Orthodontic treatment in patients with diabetes mellitus: literature review
International Journal of Development Research
Orthodontic treatment in patients with diabetes mellitus: literature review
Received 11th May, 2019; Received in revised form 26th June, 2019; Accepted 06th July, 2019; Published online 30th August, 2019
Copyright © 2019, Emanuelle Morais Pereira et al. This is an open access article distributed under the Creative Commons Attribution License, which permits unrestricted use, distribution, and reproduction in any medium, provided the original work is properly cited.
Orthodontic tooth movement is achieved by remodeling of the alveolar bone in response to mechanical loading. A change in metabolic state that interferes with bone remodeling may result in a different rate of tooth movement.

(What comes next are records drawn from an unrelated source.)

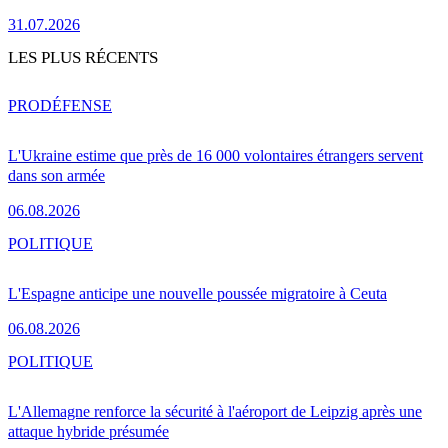
31.07.2026
LES PLUS RÉCENTS
PRO
DÉFENSE
L'Ukraine estime que près de 16 000 volontaires étrangers servent
dans son armée
06.08.2026
POLITIQUE
L'Espagne anticipe une nouvelle poussée migratoire à Ceuta
06.08.2026
POLITIQUE
L'Allemagne renforce la sécurité à l'aéroport de Leipzig après une
attaque hybride présumée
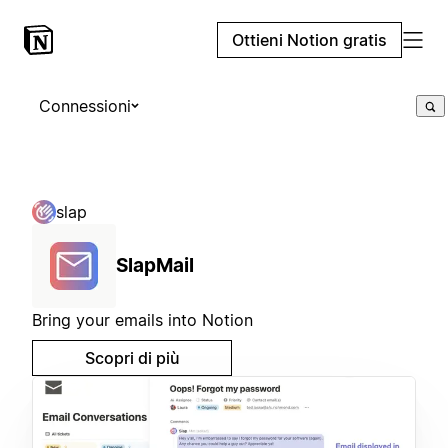
Ottieni Notion gratis
Connessioni
slap
SlapMail
Bring your emails into Notion
Scopri di più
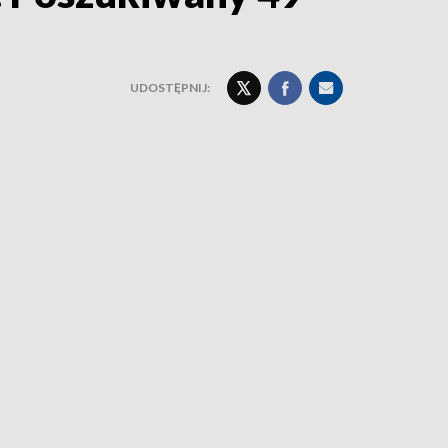
UDOSTĘPNIJ:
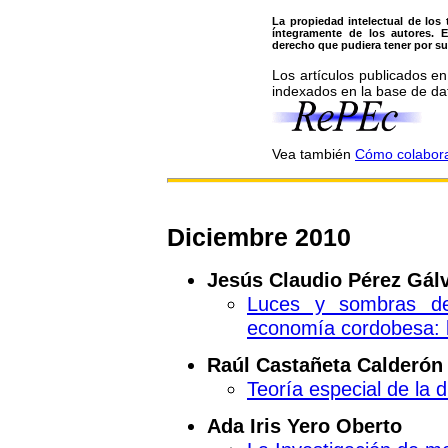
La propiedad intelectual de los
íntegramente de los autores. 
derecho que pudiera tener por su 
Los artículos publicados e
indexados en la base de 
Vea también
Cómo colaborar
Dic
iembre 2010
Jesús Claudio Pérez Gál
Luces y sombras de 
economía cordobesa: 
Raúl Castañeta Calderón
Teoría especial de la di
Ada Iris Yero Oberto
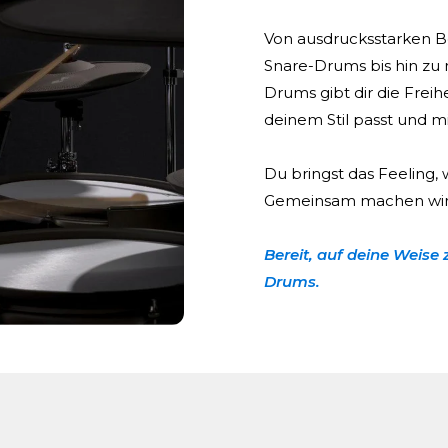
Von ausdrucksstarken B
Snare-Drums bis hin zu
Drums gibt dir die Freihe
deinem Stil passt und mi
Du bringst das Feeling, 
Gemeinsam machen wir 
Bereit, auf deine Weise 
Drums.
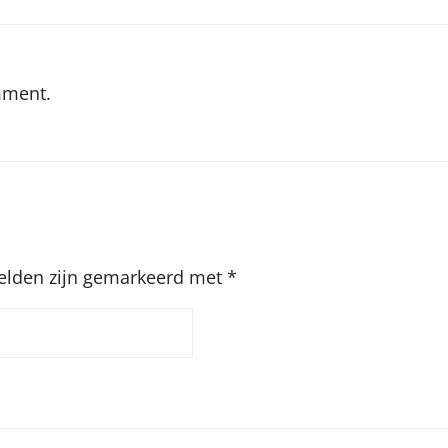
mment.
velden zijn gemarkeerd met
*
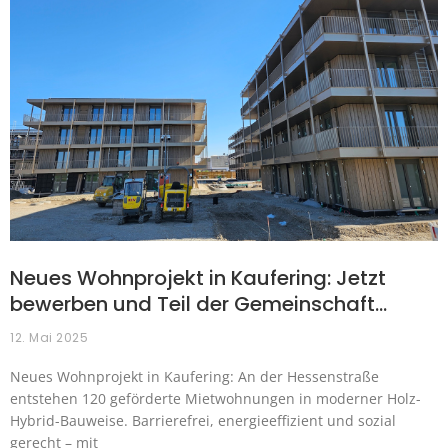
Neues Wohnprojekt in Kaufering: Jetzt
bewerben und Teil der Gemeinschaft…
12. Mai 2025
Neues Wohnprojekt in Kaufering: An der Hessenstraße
entstehen 120 geförderte Mietwohnungen in moderner Holz-
Hybrid-Bauweise. Barrierefrei, energieeffizient und sozial
gerecht – mit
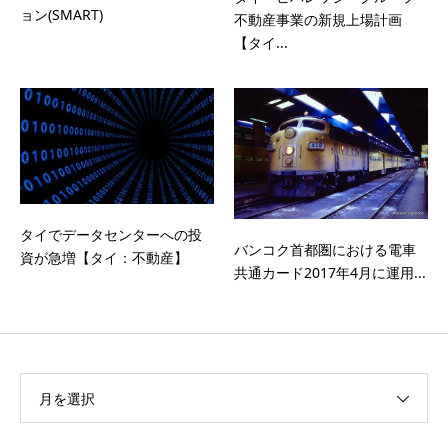
ョン(SMART)
不動産事業の新規上場計画
【タイ...
タイでデータセンターへの投
バンコク首都圏における電車
資が急増【タイ：不動産】
共通カード2017年4月に運用...
月を選択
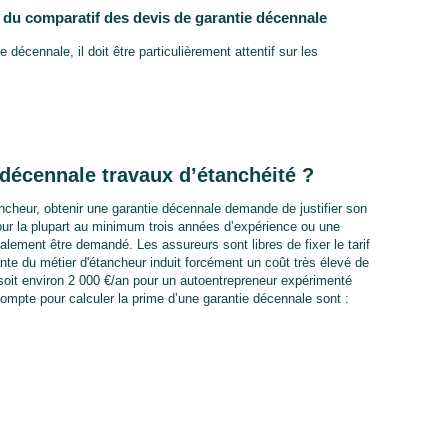
s du comparatif des devis de garantie décennale
décennale, il doit être particulièrement attentif sur les
décennale travaux d’étanchéité ?
ncheur, obtenir une garantie décennale demande de justifier son
our la plupart au minimum trois années d’expérience ou une
alement être demandé. Les assureurs sont libres de fixer le tarif
ante du métier d'étancheur induit forcément un coût très élevé de
soit environ 2 000 €/an pour un autoentrepreneur expérimenté
ompte pour calculer la prime d’une garantie décennale sont :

Diabetes mellitus (DM) may adversely affect bone remodeling and tooth movement during the application of orthodontic forces. The aim of this literature review was to evaluate the implementation of orthodontic therapy in patients with DM. Orthodontic treatment and DM, between 1986 and 2019. There are currently few studies on orthodontics and dental movement in patients with DM in animals and humans. Bone response in diabetic rats after the application of orthodontic forces show a significant decrease in bone formation. Given that orthodontics is based on the principle that prolonged application of forces on the tooth results in tooth movement, which is a consequence of the surrounding bone remodeling, the success of this treatment lies mainly in the response of the bone to the applied forces. There is no treatment preference over fixed or removable appliances, being of good importance good oral hygiene and postponing orthodontic treatment in uncontrolled diabetics, until they are compensated by the endocrinologist. There is a lack of studies evaluating orthodontic treatment in patients with DM, the vast majority are animal studies and single case reports that do not allow extrapolating the results to clinical practice. Biofilm control is essential and will avoid major tissue and bone complications, which would interfere with orthodontic therapy.